Maritime satellite telecommunications is in a period of evolution. Gone are the days when low data rate Inmarsat L-band channels are sufficient to meet all ship-to-shore communications needs. Increasingly, seafarers are seeking shipboard solutions that are similar to those that have become commonplace when they are ashore, including bandwidth-intensive video-conferencing, VoIP, internet access and video chat. Complicating this further is that the demand is coming from both ship owners looking to improve fleet management through more robust communication with their ship captains,
and crews looking for better email, internet and voice/video service for personal use.

Conventional internet applications such as Skype are not sufficiently optimized for data usage to be deployed cost-effectively on today’s ships. These new services, facilitated by the development and launch of a new generation of high-throughput commercial communications satellites, require specialized application development that places the highest priority on providing high-quality voice, video and other services at the lowest possible data rates. That will require continued product investment over the next several years. Airbus officials have acknowledged that the parent company is not willing to make the required large investments needed to grow Vizada’s commercial satellite communications business.

In their review of the Astrium – Vizada merger in 2011, the European Union estimated Vizada’s share of the maritime wholesale market to be 20%-30%, on par with Inmarsat.

Other competitors in the maritime market include MTN Communications (USA), Satcom Group (UK), SingTel (Singapore) and KDDI (Japan).

We expect to see rapid growth in the aeronautical satellite communications market segment over the next five years, driven by increasing demand for both flight deck (cockpit) and cabin communications. New aeronautical services not previously available, such as global tracking of commercial airliners and “black box in the cloud”, conceived in response to the loss of MH370 in 2014, add to this demand.
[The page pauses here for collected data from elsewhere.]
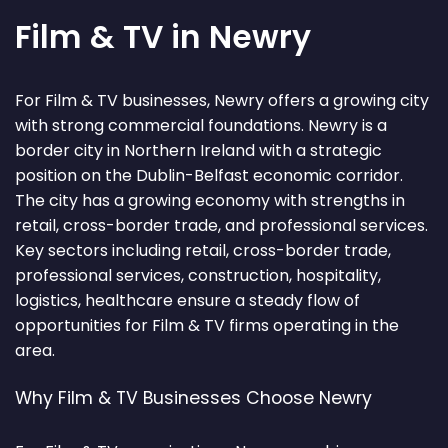
Film & TV in Newry
For Film & TV businesses, Newry offers a growing city
with strong commercial foundations. Newry is a
border city in Northern Ireland with a strategic
position on the Dublin-Belfast economic corridor.
The city has a growing economy with strengths in
retail, cross-border trade, and professional services.
Key sectors including retail, cross-border trade,
professional services, construction, hospitality,
logistics, healthcare ensure a steady flow of
opportunities for Film & TV firms operating in the
area.
Why Film & TV Businesses Choose Newry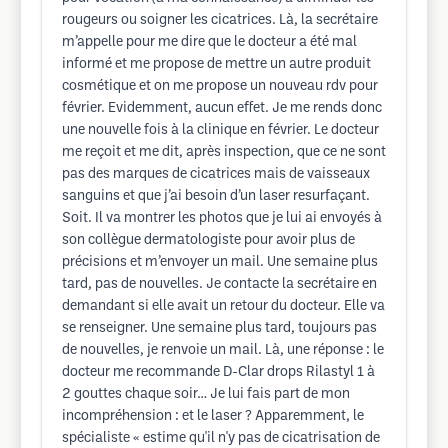
rougeurs ou soigner les cicatrices. Là, la secrétaire
m’appelle pour me dire que le docteur a été mal
informé et me propose de mettre un autre produit
cosmétique et on me propose un nouveau rdv pour
février. Evidemment, aucun effet. Je me rends donc
une nouvelle fois à la clinique en février. Le docteur
me reçoit et me dit, après inspection, que ce ne sont
pas des marques de cicatrices mais de vaisseaux
sanguins et que j’ai besoin d’un laser resurfaçant.
Soit. Il va montrer les photos que je lui ai envoyés à
son collègue dermatologiste pour avoir plus de
précisions et m’envoyer un mail. Une semaine plus
tard, pas de nouvelles. Je contacte la secrétaire en
demandant si elle avait un retour du docteur. Elle va
se renseigner. Une semaine plus tard, toujours pas
de nouvelles, je renvoie un mail. Là, une réponse : le
docteur me recommande D-Clar drops Rilastyl 1 à
2 gouttes chaque soir… Je lui fais part de mon
incompréhension : et le laser ? Apparemment, le
spécialiste « estime qu'il n'y pas de cicatrisation de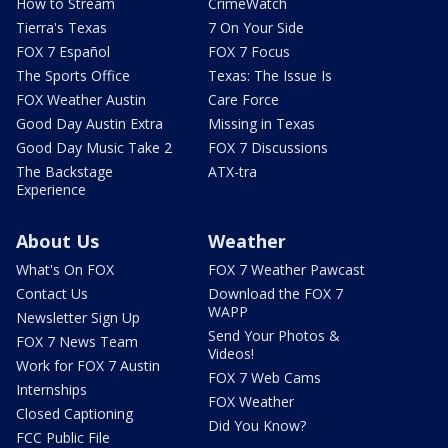
How to Stream
CrimeWatch
Tierra's Texas
7 On Your Side
FOX 7 Español
FOX 7 Focus
The Sports Office
Texas: The Issue Is
FOX Weather Austin
Care Force
Good Day Austin Extra
Missing in Texas
Good Day Music Take 2
FOX 7 Discussions
The Backstage
ATX-tra
Experience
About Us
Weather
What's On FOX
FOX 7 Weather Pawcast
Contact Us
Download the FOX 7
WAPP
Newsletter Sign Up
Send Your Photos &
FOX 7 News Team
Videos!
Work for FOX 7 Austin
FOX 7 Web Cams
Internships
FOX Weather
Closed Captioning
Did You Know?
FCC Public File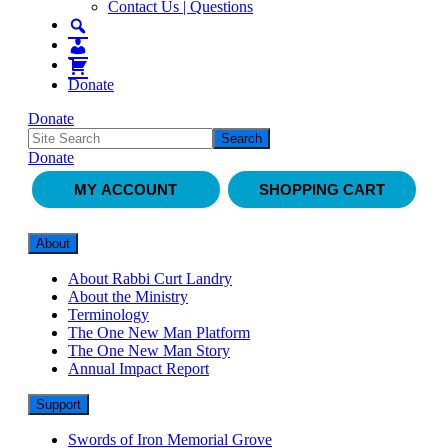
Contact Us | Questions
Donate
Donate
Donate
MY ACCOUNT
SHOPPING CART
About
About Rabbi Curt Landry
About the Ministry
Terminology
The One New Man Platform
The One New Man Story
Annual Impact Report
Support
Swords of Iron Memorial Grove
The demand will influence both MSS and VSAT solutions, and again we can anticipate significant investment in new products will be needed to capture a significant share of this market segment.

In 2011 the European Union estimated of Vizada’s share of the aeronautical wholesale market to be 30% to 40%. Established and emerging competitors in this market segment include Inmarsat, Hughes Network Systems, ViaSat, and iDirect.

In 2013, Vizada signed on with Inmarsat as a distributor for Global
Xpress, Inmarsat’s new high throughput Ka-band service enabled by the constellation of new Inmarsat-5 satellites (with 2 of 5 already on orbit).

We can assume that this will drive Vizada to invest in new products to provide higher bandwidth service offerings to both maritime and aviation users.

Key Questions

  • How large is Vizada’s addressable market for mobile and fixed satellite communications?
    What are the projected growth rates for the maritime, aeronautical and other market segments Vizada is currently pursuing?
  • How do demand and competitive dynamics differ by segment, and which competitors are offering compelling solutions in each segment?
  • What changes are on the horizon (e.g, technology, demographics, regulation) that could have a significant impact on future demand?
  • How does Vizada’s pipeline of new product offerings align with the migration of maritime satellite communications from legacy L-band systems to high-throughput satellite systems such as the Inmarsat-5 constellation?
  • Is Vizada well positioned to retain their legacy maritime provider partners and customers as they transition to the new technology?
  • How is Vizada positioned to capture market share in the rapidly growing aeronautical satellite communications market across the commercial, business aviation, general aviation and government markets?